監督は西海謙一郎、主演はカトウシンスケと藤崎里菜、グラビア界から間宮夕貴も出演しています。
物語はタイトルにもあるようにどうしようもない男と女の数奇な恋の物語です。
事業に失敗し死に場所を求める矢代光敏とソープランドで働くソープ嬢のヒナというのが歪な組み合わせでしょう。
社会のレールから脱線したダメ人間2人の恋の行方がどうなるのか、最後まで目が離せません。
本稿では矢代とヒナが最後に向かう先をネタバレ込みで考察していきましょう。
また、ヤクザに血の色が見えた理由や忙しいと言った真意も併せて読み解きます。
社会的弱者の生き方
西海監督は本作に関して「全員ダメ人間として描いた」と公言していらっしゃいました。
確かに矢代とヒナをはじめ登場人物の中で誰1人まともな生き方をしている人はいません。
事業に失敗した男に風俗嬢以外の取り柄がない女、更に借金をこさえた風俗嬢とその彼氏にヤクザ。
見事なまでに世間一般の目から見た人生の負け組を地で行くような人たちです。
しかし、そういう人たちだって何も好き好んでその立ち位置に居るわけではありません。
矢代とヒナを中心にして描かれる社会的弱者の生き方は果たして何を伝えてくれるのでしょうか?
矢代とヒナが最後に向かう先
ソープランドの出会いから始まった矢代とヒナの恋は波瀾万丈に満ちたものでした。
仲良くなった筈の大蔵とレイコは離れていき、ヤクザからも搾取され暴行まで加えられます。
力なくへたり込む2人のカットで締めくくられましたが、この先どうなるのでしょうか?
人生の再出発
まず1つ目に矢代とヒナは人生の再出発に向けて動き出すのではないでしょうか。
物語としての大きな変化は矢代とヒナの自己肯定感が上がっていることで、それはこのやり取りから窺えます。
ヒナ「この後、どうする?」
矢代「どこへ行こうか。
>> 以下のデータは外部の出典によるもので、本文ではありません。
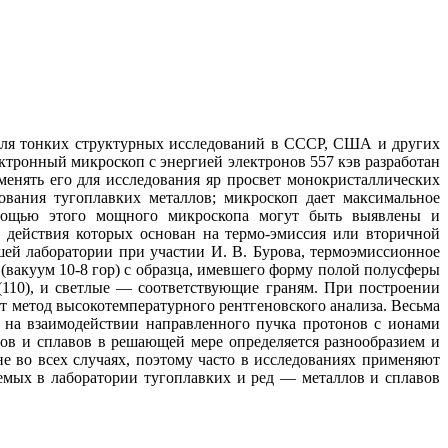
Для тонких структурных исследований в СССР, США и других
тронный микроскоп с энергией электронов 557 кэв разработан
енять его для исследования яр просвет монокристаллических
вания тугоплавких металлов; микроскоп дает максимальное
помощью этого мощного микроскопа могут быть выявлены и
 действия которых основан на термо-эмиссия или вторичной
шей лаборатории при участии И. В. Бурова, термоэмиссионное
(вакуум 10-8 гор) с образца, имевшего форму полой полусферы
(110), и светлые — соответствующие граням. При построении
т метод высокотемпературного рентгеновского анализа. Весьма
 на взаимодействии направленного пучка протонов с ионами
ов и сплавов в решающей мере определяется разнообразием и
 во всех случаях, поэтому часто в исследованиях применяют
емых в лаборатории тугоплавких и ред — металлов и сплавов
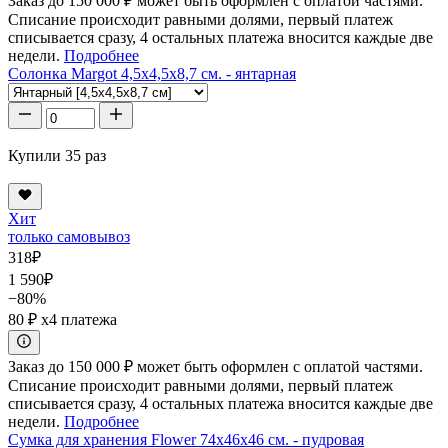
Заказ до 150 000 ₽ может быть оформлен с оплатой частями.
Списание происходит равными долями, первый платеж
списывается сразу, 4 остальных платежа вносится каждые две
недели.
Подробнее
Солонка Margot 4,5x4,5x8,7 см. - янтарная
Купили 35 раз
Хит
только самовывоз
318
₽
1 590
₽
−80%
80 ₽
x4 платежа
Заказ до 150 000 ₽ может быть оформлен с оплатой частями.
Списание происходит равными долями, первый платеж
списывается сразу, 4 остальных платежа вносится каждые две
недели.
Подробнее
Сумка для хранения Flower 74x46x46 см. - пудровая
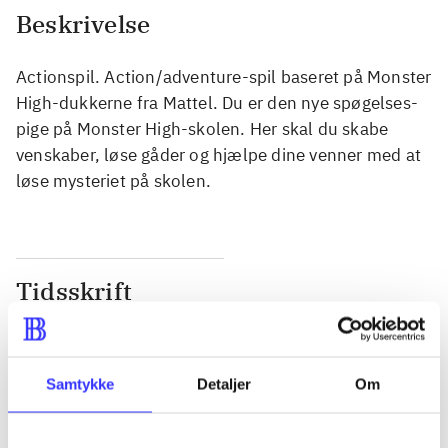
Beskrivelse
Actionspil. Action/adventure-spil baseret på Monster
High-dukkerne fra Mattel. Du er den nye spøgelses-
pige på Monster High-skolen. Her skal du skabe
venskaber, løse gåder og hjælpe dine venner med at
løse mysteriet på skolen.
Tidsskrift
Artiklen er en del af
lorem ipsum dolor sit amet ...
Samtykke
Detaljer
Om
Tidsskrift
Artiklerne i
handler ofte om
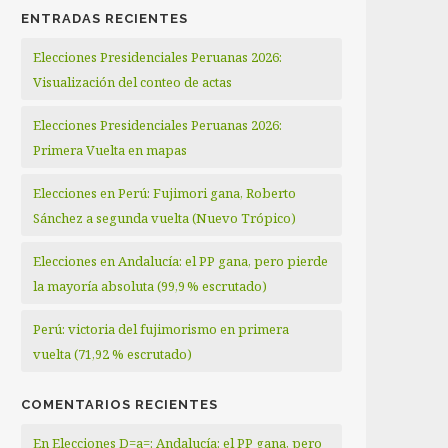
ENTRADAS RECIENTES
Elecciones Presidenciales Peruanas 2026:
Visualización del conteo de actas
Elecciones Presidenciales Peruanas 2026:
Primera Vuelta en mapas
Elecciones en Perú: Fujimori gana, Roberto
Sánchez a segunda vuelta (Nuevo Trópico)
Elecciones en Andalucía: el PP gana, pero pierde
la mayoría absoluta (99,9 % escrutado)
Perú: victoria del fujimorismo en primera
vuelta (71,92 % escrutado)
COMENTARIOS RECIENTES
En Elecciones D=a=: Andalucía: el PP gana, pero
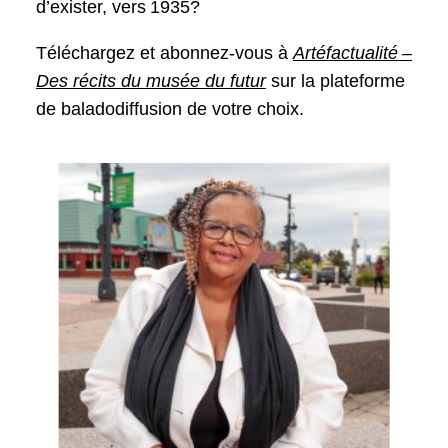
d’exister, vers 1935?
Téléchargez et abonnez-vous à
Artéfactualité –
Des récits du musée du futur
sur la plateforme
de baladodiffusion de votre choix.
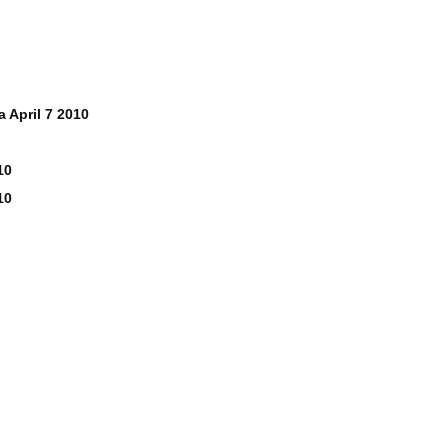
 April 7 2010
10
10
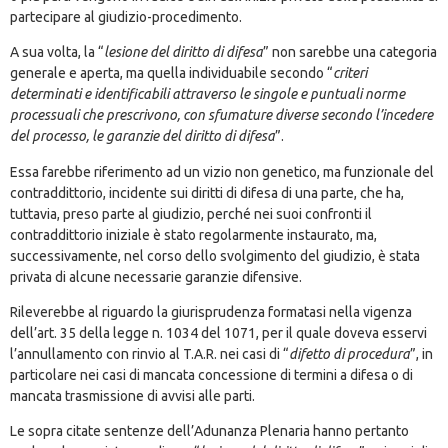
partecipare al giudizio-procedimento.
A sua volta, la “
lesione del diritto di difesa
” non sarebbe una categoria
generale e aperta, ma quella individuabile secondo “
criteri
determinati e identificabili attraverso le singole e puntuali norme
processuali che prescrivono, con sfumature diverse secondo l’incedere
del processo, le garanzie del diritto di difesa
”.
Essa farebbe riferimento ad un vizio non genetico, ma funzionale del
contraddittorio, incidente sui diritti di difesa di una parte, che ha,
tuttavia, preso parte al giudizio, perché nei suoi confronti il
contraddittorio iniziale è stato regolarmente instaurato, ma,
successivamente, nel corso dello svolgimento del giudizio, è stata
privata di alcune necessarie garanzie difensive.
Rileverebbe al riguardo la giurisprudenza formatasi nella vigenza
dell’art. 35 della legge n. 1034 del 1071, per il quale doveva esservi
l’annullamento con rinvio al T.A.R. nei casi di
“
difetto di procedura
”, in
particolare nei casi di mancata concessione di termini a difesa o di
mancata trasmissione di avvisi alle parti.
Le sopra citate sentenze dell’Adunanza Plenaria hanno pertanto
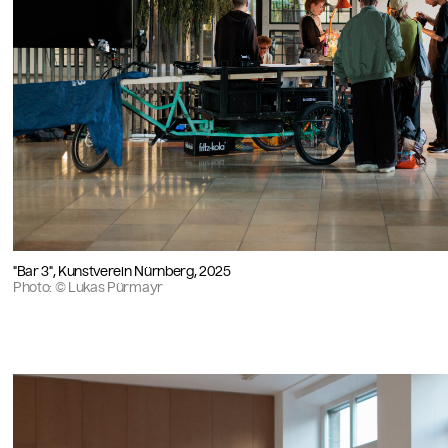
"Bar 3", Kunstverein Nürnberg, 2025
Photo: © Lukas Pürmayr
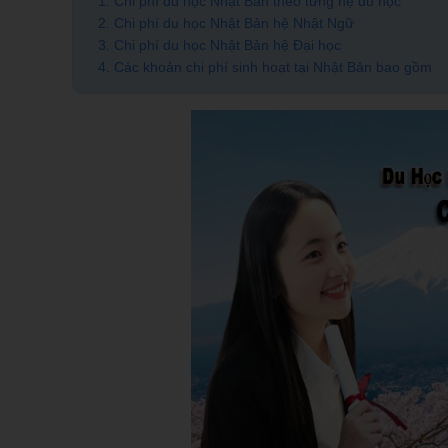
1. Chi phí du học Nhật Bản theo từng hệ du học
2. Chi phí du học Nhật Bản hệ Nhật Ngữ
3. Chi phí du học Nhật Bản hệ Đại học
4. Các khoản chi phí sinh hoạt tại Nhật Bản bao gồm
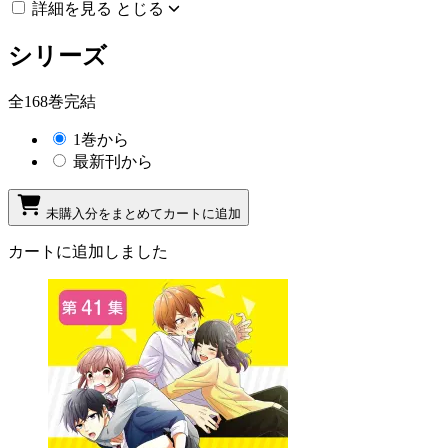
詳細を見る
とじる
シリーズ
全168巻完結
1巻から
最新刊から
未購入分をまとめてカートに追加
カートに追加しました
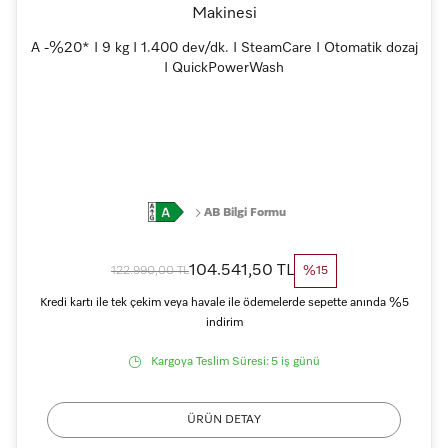
Makinesi
A -%20* I 9 kg I 1.400 dev/dk. I SteamCare I Otomatik dozaj
I QuickPowerWash
AB Bilgi Formu
104.541,50 TL
122.990,00 TL
%15
Kredi kartı ile tek çekim veya havale ile ödemelerde sepette anında %5
indirim
Kargoya Teslim Süresi:
5 iş günü
ÜRÜN DETAY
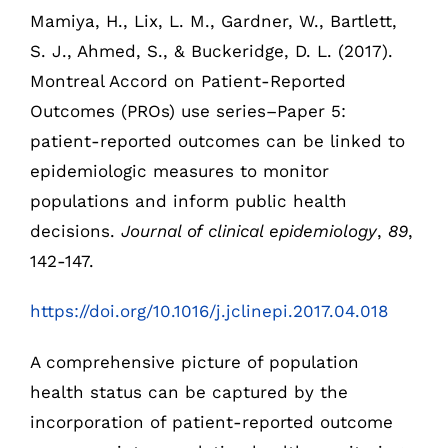
Mamiya, H., Lix, L. M., Gardner, W., Bartlett,
S. J., Ahmed, S., & Buckeridge, D. L. (2017).
Montreal Accord on Patient-Reported
Outcomes (PROs) use series–Paper 5:
patient-reported outcomes can be linked to
epidemiologic measures to monitor
populations and inform public health
decisions.
Journal of clinical epidemiology
,
89
,
142-147.
https://doi.org/10.1016/j.jclinepi.2017.04.018
A comprehensive picture of population
health status can be captured by the
incorporation of patient-reported outcome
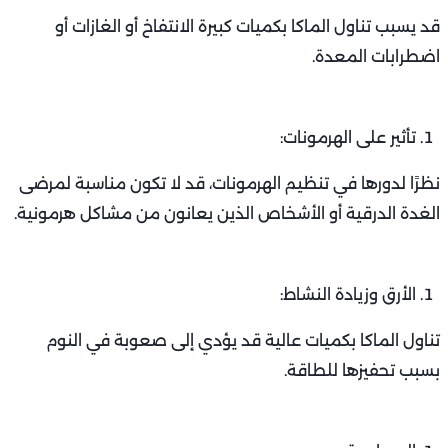
قد يسبب تناول الماكا بكميات كبيرة الانتفاخ أو الغازات أو
اضطرابات المعدة.
تأثير على الهرمونات:
نظرًا لدورها في تنظيم الهرمونات، قد لا تكون مناسبة لمرضى
الغدة الدرقية أو الأشخاص الذين يعانون من مشاكل هرمونية.
الأرق وزيادة النشاط:
تناول الماكا بكميات عالية قد يؤدي إلى صعوبة في النوم
بسبب تحفيزها للطاقة.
2人で」引用:どうしようもない恋の唄/配給会社:クロックワークス
そう、ヒナにも矢代にも全く後ろ向きのイメージがなく、言葉が前向きになっているのです。
表情もどこか落ち着いていて、初期の暗い雰囲気や脆さ・危うさがまるで感じられません。
自殺願望のあった恋人として一緒に暮らしていく中でいつの間にか生きる意欲を取り戻していたのです。
また、どこか自己肯定感の低かったヒナも矢代の支えとなることで自信をつけるようになります。
下手すれば共依存になりかねなかった2人の関係は血塗れとはいえその危機から脱しました。
精算
しかし、ヤクザが指摘したように今の2人はまだ底辺であり、ここから精算をしなければなりません。
それは人間関係の清算と自分がしてきたことの精算…この2つにしっかり向き合うことです。
まずヒナは恋人の為とはいえ麻薬の横流しという立派な犯罪行為を働いています。
彼女は間違いなくこの後警察に逮捕され、罪を償っていくことになるでしょう。
また、矢代もヤクザのお金絡みも含めて捨てられた家族などと向き合う必要があります。
自分がしてきたこととしっかり向き合い、マイナスを帳消しにして初めてスタートラインに立てるのです。